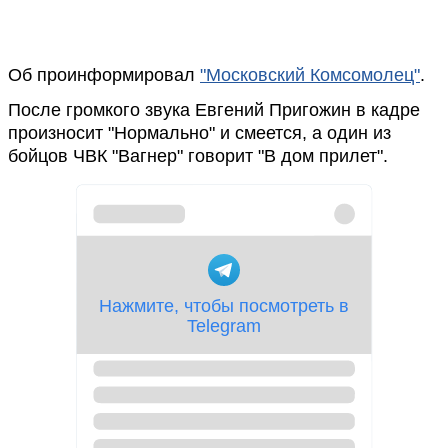
Об проинформировал
"Московский Комсомолец"
.
После громкого звука Евгений Пригожин в кадре
произносит "Нормально" и смеется, а один из
бойцов ЧВК "Вагнер" говорит "В дом прилет".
□ □ □ □ □ □ □
Repeat word for word each line from the one with "После громкого звука Евгений Пригожин в кадре" to the end of the records above, inclusive.

После громкого звука Евгений Пригожин в кадре
произносит "Нормально" и смеется, а один из
бойцов ЧВК "Вагнер" говорит "В дом прилет".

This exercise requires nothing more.